*** Input for this task ***

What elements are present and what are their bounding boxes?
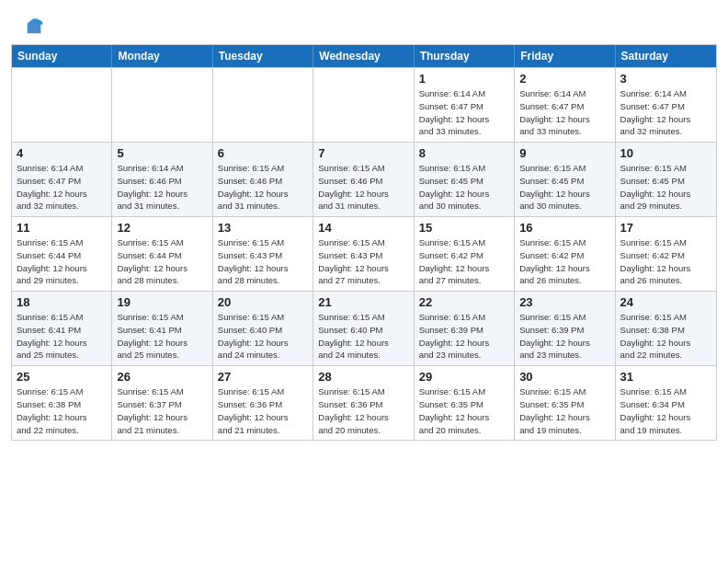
calendar-day-header: Friday	[515, 45, 615, 67]
day-number: 10	[620, 146, 711, 160]
calendar-cell: 20Sunrise: 6:15 AM Sunset: 6:40 PM Dayli…	[213, 292, 313, 365]
calendar: SundayMondayTuesdayWednesdayThursdayFrid…	[11, 44, 717, 441]
calendar-row: 11Sunrise: 6:15 AM Sunset: 6:44 PM Dayli…	[12, 216, 716, 291]
day-info: Sunrise: 6:14 AM Sunset: 6:47 PM Dayligh…	[519, 87, 609, 138]
calendar-cell: 10Sunrise: 6:15 AM Sunset: 6:45 PM Dayli…	[616, 143, 716, 216]
day-info: Sunrise: 6:15 AM Sunset: 6:45 PM Dayligh…	[519, 162, 609, 213]
day-info: Sunrise: 6:15 AM Sunset: 6:45 PM Dayligh…	[419, 162, 509, 213]
calendar-cell	[213, 68, 313, 142]
calendar-cell: 19Sunrise: 6:15 AM Sunset: 6:41 PM Dayli…	[112, 292, 212, 365]
day-number: 5	[117, 146, 207, 160]
calendar-cell: 21Sunrise: 6:15 AM Sunset: 6:40 PM Dayli…	[313, 292, 414, 365]
calendar-cell: 27Sunrise: 6:15 AM Sunset: 6:36 PM Dayli…	[213, 366, 313, 440]
day-info: Sunrise: 6:15 AM Sunset: 6:46 PM Dayligh…	[218, 162, 308, 213]
day-number: 15	[419, 221, 509, 235]
calendar-cell: 9Sunrise: 6:15 AM Sunset: 6:45 PM Daylig…	[515, 143, 615, 216]
day-info: Sunrise: 6:15 AM Sunset: 6:41 PM Dayligh…	[17, 311, 107, 362]
day-number: 22	[419, 295, 509, 309]
day-info: Sunrise: 6:15 AM Sunset: 6:44 PM Dayligh…	[117, 236, 207, 287]
day-number: 2	[519, 72, 609, 86]
calendar-day-header: Thursday	[415, 45, 515, 67]
calendar-row: 4Sunrise: 6:14 AM Sunset: 6:47 PM Daylig…	[12, 142, 716, 216]
logo-icon	[24, 17, 44, 37]
calendar-cell: 30Sunrise: 6:15 AM Sunset: 6:35 PM Dayli…	[515, 366, 615, 440]
calendar-cell: 26Sunrise: 6:15 AM Sunset: 6:37 PM Dayli…	[112, 366, 212, 440]
calendar-body: 1Sunrise: 6:14 AM Sunset: 6:47 PM Daylig…	[12, 67, 716, 440]
day-number: 12	[117, 221, 207, 235]
calendar-day-header: Monday	[112, 45, 212, 67]
day-number: 8	[419, 146, 509, 160]
day-number: 7	[318, 146, 408, 160]
calendar-cell	[112, 68, 212, 142]
day-info: Sunrise: 6:15 AM Sunset: 6:41 PM Dayligh…	[117, 311, 207, 362]
calendar-cell: 1Sunrise: 6:14 AM Sunset: 6:47 PM Daylig…	[415, 68, 515, 142]
calendar-cell: 5Sunrise: 6:14 AM Sunset: 6:46 PM Daylig…	[112, 143, 212, 216]
day-info: Sunrise: 6:15 AM Sunset: 6:34 PM Dayligh…	[620, 385, 711, 436]
day-info: Sunrise: 6:15 AM Sunset: 6:35 PM Dayligh…	[419, 385, 509, 436]
calendar-cell	[12, 68, 112, 142]
day-info: Sunrise: 6:14 AM Sunset: 6:46 PM Dayligh…	[117, 162, 207, 213]
page-header	[0, 0, 728, 44]
day-number: 26	[117, 370, 207, 384]
day-number: 29	[419, 370, 509, 384]
day-info: Sunrise: 6:15 AM Sunset: 6:38 PM Dayligh…	[17, 385, 107, 436]
day-number: 13	[218, 221, 308, 235]
day-info: Sunrise: 6:15 AM Sunset: 6:42 PM Dayligh…	[419, 236, 509, 287]
day-number: 21	[318, 295, 408, 309]
day-info: Sunrise: 6:14 AM Sunset: 6:47 PM Dayligh…	[419, 87, 509, 138]
day-number: 27	[218, 370, 308, 384]
calendar-cell: 22Sunrise: 6:15 AM Sunset: 6:39 PM Dayli…	[415, 292, 515, 365]
calendar-header: SundayMondayTuesdayWednesdayThursdayFrid…	[12, 45, 716, 67]
day-number: 19	[117, 295, 207, 309]
day-info: Sunrise: 6:15 AM Sunset: 6:35 PM Dayligh…	[519, 385, 609, 436]
day-number: 17	[620, 221, 711, 235]
calendar-cell: 14Sunrise: 6:15 AM Sunset: 6:43 PM Dayli…	[313, 217, 414, 291]
day-number: 3	[620, 72, 711, 86]
day-info: Sunrise: 6:14 AM Sunset: 6:47 PM Dayligh…	[620, 87, 711, 138]
day-number: 16	[519, 221, 609, 235]
day-info: Sunrise: 6:14 AM Sunset: 6:47 PM Dayligh…	[17, 162, 107, 213]
day-info: Sunrise: 6:15 AM Sunset: 6:37 PM Dayligh…	[117, 385, 207, 436]
day-number: 23	[519, 295, 609, 309]
calendar-cell: 17Sunrise: 6:15 AM Sunset: 6:42 PM Dayli…	[616, 217, 716, 291]
day-number: 6	[218, 146, 308, 160]
calendar-cell: 24Sunrise: 6:15 AM Sunset: 6:38 PM Dayli…	[616, 292, 716, 365]
calendar-cell: 7Sunrise: 6:15 AM Sunset: 6:46 PM Daylig…	[313, 143, 414, 216]
calendar-cell: 16Sunrise: 6:15 AM Sunset: 6:42 PM Dayli…	[515, 217, 615, 291]
calendar-cell: 2Sunrise: 6:14 AM Sunset: 6:47 PM Daylig…	[515, 68, 615, 142]
day-info: Sunrise: 6:15 AM Sunset: 6:40 PM Dayligh…	[218, 311, 308, 362]
calendar-cell: 3Sunrise: 6:14 AM Sunset: 6:47 PM Daylig…	[616, 68, 716, 142]
day-number: 30	[519, 370, 609, 384]
calendar-day-header: Tuesday	[213, 45, 313, 67]
day-info: Sunrise: 6:15 AM Sunset: 6:40 PM Dayligh…	[318, 311, 408, 362]
calendar-cell: 23Sunrise: 6:15 AM Sunset: 6:39 PM Dayli…	[515, 292, 615, 365]
day-number: 24	[620, 295, 711, 309]
calendar-day-header: Saturday	[616, 45, 716, 67]
calendar-cell: 6Sunrise: 6:15 AM Sunset: 6:46 PM Daylig…	[213, 143, 313, 216]
calendar-cell	[313, 68, 414, 142]
day-number: 4	[17, 146, 107, 160]
calendar-row: 25Sunrise: 6:15 AM Sunset: 6:38 PM Dayli…	[12, 365, 716, 440]
day-number: 1	[419, 72, 509, 86]
day-number: 20	[218, 295, 308, 309]
calendar-day-header: Sunday	[12, 45, 112, 67]
calendar-cell: 18Sunrise: 6:15 AM Sunset: 6:41 PM Dayli…	[12, 292, 112, 365]
calendar-row: 1Sunrise: 6:14 AM Sunset: 6:47 PM Daylig…	[12, 67, 716, 142]
day-info: Sunrise: 6:15 AM Sunset: 6:45 PM Dayligh…	[620, 162, 711, 213]
logo	[22, 17, 44, 37]
day-number: 9	[519, 146, 609, 160]
day-info: Sunrise: 6:15 AM Sunset: 6:39 PM Dayligh…	[519, 311, 609, 362]
day-info: Sunrise: 6:15 AM Sunset: 6:38 PM Dayligh…	[620, 311, 711, 362]
day-number: 28	[318, 370, 408, 384]
day-number: 14	[318, 221, 408, 235]
day-number: 25	[17, 370, 107, 384]
calendar-row: 18Sunrise: 6:15 AM Sunset: 6:41 PM Dayli…	[12, 291, 716, 365]
calendar-cell: 4Sunrise: 6:14 AM Sunset: 6:47 PM Daylig…	[12, 143, 112, 216]
day-info: Sunrise: 6:15 AM Sunset: 6:44 PM Dayligh…	[17, 236, 107, 287]
calendar-cell: 12Sunrise: 6:15 AM Sunset: 6:44 PM Dayli…	[112, 217, 212, 291]
calendar-cell: 28Sunrise: 6:15 AM Sunset: 6:36 PM Dayli…	[313, 366, 414, 440]
calendar-cell: 15Sunrise: 6:15 AM Sunset: 6:42 PM Dayli…	[415, 217, 515, 291]
day-info: Sunrise: 6:15 AM Sunset: 6:43 PM Dayligh…	[218, 236, 308, 287]
calendar-cell: 25Sunrise: 6:15 AM Sunset: 6:38 PM Dayli…	[12, 366, 112, 440]
calendar-cell: 29Sunrise: 6:15 AM Sunset: 6:35 PM Dayli…	[415, 366, 515, 440]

*** End of Input for this task ***

Directions:
Copy out every line above where "header" is present.

Exercise output:
calendar-day-header: Friday	[515, 45, 615, 67]
calendar-day-header: Thursday	[415, 45, 515, 67]
calendar-day-header: Monday	[112, 45, 212, 67]
page-header	[0, 0, 728, 44]
calendar-header: SundayMondayTuesdayWednesdayThursdayFrid…	[12, 45, 716, 67]
calendar-day-header: Tuesday	[213, 45, 313, 67]
calendar-day-header: Saturday	[616, 45, 716, 67]
calendar-day-header: Sunday	[12, 45, 112, 67]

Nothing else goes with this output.